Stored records
________________________________________

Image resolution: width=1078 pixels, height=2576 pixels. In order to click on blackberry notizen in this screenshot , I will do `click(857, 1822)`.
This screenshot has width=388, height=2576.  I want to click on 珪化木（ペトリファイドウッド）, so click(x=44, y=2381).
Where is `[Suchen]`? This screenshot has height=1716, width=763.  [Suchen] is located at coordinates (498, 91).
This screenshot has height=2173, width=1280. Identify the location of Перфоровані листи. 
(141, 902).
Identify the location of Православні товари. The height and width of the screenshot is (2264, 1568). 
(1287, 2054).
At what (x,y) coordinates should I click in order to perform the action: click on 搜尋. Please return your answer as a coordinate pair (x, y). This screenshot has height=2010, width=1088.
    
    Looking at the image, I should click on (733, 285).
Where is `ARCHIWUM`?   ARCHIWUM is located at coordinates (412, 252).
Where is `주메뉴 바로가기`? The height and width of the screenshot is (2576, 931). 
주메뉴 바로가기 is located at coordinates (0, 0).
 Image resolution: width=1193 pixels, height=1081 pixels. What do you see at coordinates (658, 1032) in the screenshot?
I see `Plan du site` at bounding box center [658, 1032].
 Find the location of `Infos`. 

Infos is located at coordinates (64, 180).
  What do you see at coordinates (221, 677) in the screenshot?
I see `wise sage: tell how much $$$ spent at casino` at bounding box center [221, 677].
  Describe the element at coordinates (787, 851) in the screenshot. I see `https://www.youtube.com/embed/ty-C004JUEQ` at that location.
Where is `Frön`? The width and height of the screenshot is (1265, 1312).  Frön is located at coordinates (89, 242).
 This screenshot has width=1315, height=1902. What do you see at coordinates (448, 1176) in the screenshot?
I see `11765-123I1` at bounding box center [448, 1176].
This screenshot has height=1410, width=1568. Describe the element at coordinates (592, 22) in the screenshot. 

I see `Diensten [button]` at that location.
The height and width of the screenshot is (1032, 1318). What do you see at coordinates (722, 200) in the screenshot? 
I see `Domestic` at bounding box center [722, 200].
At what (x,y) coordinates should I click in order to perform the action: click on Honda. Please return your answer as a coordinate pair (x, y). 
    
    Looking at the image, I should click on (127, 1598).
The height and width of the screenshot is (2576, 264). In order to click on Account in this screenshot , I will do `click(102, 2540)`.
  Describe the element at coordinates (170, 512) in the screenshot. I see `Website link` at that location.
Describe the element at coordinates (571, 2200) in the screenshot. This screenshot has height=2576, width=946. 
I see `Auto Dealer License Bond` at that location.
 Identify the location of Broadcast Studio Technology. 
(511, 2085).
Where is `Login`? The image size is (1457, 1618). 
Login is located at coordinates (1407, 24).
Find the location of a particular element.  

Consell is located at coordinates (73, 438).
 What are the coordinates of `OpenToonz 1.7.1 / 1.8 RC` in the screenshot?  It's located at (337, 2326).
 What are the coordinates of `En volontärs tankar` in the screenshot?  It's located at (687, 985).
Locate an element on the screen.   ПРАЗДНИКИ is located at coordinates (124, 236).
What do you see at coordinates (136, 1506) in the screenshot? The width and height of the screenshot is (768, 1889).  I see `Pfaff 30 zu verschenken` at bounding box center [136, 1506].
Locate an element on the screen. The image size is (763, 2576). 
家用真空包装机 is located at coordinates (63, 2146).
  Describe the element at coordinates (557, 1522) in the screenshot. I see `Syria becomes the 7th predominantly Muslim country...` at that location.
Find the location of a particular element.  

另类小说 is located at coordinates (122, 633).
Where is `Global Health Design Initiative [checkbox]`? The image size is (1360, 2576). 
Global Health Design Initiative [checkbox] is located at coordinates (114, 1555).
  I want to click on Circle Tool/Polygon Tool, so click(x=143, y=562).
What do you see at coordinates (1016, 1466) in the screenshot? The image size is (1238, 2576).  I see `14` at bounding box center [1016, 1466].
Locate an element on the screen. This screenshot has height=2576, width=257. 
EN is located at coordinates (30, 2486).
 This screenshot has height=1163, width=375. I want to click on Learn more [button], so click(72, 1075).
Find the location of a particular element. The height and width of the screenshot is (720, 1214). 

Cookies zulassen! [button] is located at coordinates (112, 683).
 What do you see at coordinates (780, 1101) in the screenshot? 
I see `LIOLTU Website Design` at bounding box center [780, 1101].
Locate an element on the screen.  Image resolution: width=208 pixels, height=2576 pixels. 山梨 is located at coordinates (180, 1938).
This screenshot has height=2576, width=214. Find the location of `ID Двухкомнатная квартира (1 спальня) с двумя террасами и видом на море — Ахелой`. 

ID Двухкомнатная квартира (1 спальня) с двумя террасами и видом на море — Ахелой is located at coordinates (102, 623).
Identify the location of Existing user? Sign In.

________________________________________

### Task prompt
Look above for the line containing "is (1457, 1618)." and the line containing "What do you see at coordinates (1016, 1466)". Transcribe both, with the lines between them, exactly.

### Result of this exercise
Where is `Login`? The image size is (1457, 1618). 
Login is located at coordinates (1407, 24).
Find the location of a particular element.  

Consell is located at coordinates (73, 438).
 What are the coordinates of `OpenToonz 1.7.1 / 1.8 RC` in the screenshot?  It's located at (337, 2326).
 What are the coordinates of `En volontärs tankar` in the screenshot?  It's located at (687, 985).
Locate an element on the screen.   ПРАЗДНИКИ is located at coordinates (124, 236).
What do you see at coordinates (136, 1506) in the screenshot? The width and height of the screenshot is (768, 1889).  I see `Pfaff 30 zu verschenken` at bounding box center [136, 1506].
Locate an element on the screen. The image size is (763, 2576). 
家用真空包装机 is located at coordinates (63, 2146).
  Describe the element at coordinates (557, 1522) in the screenshot. I see `Syria becomes the 7th predominantly Muslim country...` at that location.
Find the location of a particular element.  

另类小说 is located at coordinates (122, 633).
Where is `Global Health Design Initiative [checkbox]`? The image size is (1360, 2576). 
Global Health Design Initiative [checkbox] is located at coordinates (114, 1555).
  I want to click on Circle Tool/Polygon Tool, so click(x=143, y=562).
What do you see at coordinates (1016, 1466) in the screenshot? The image size is (1238, 2576).  I see `14` at bounding box center [1016, 1466].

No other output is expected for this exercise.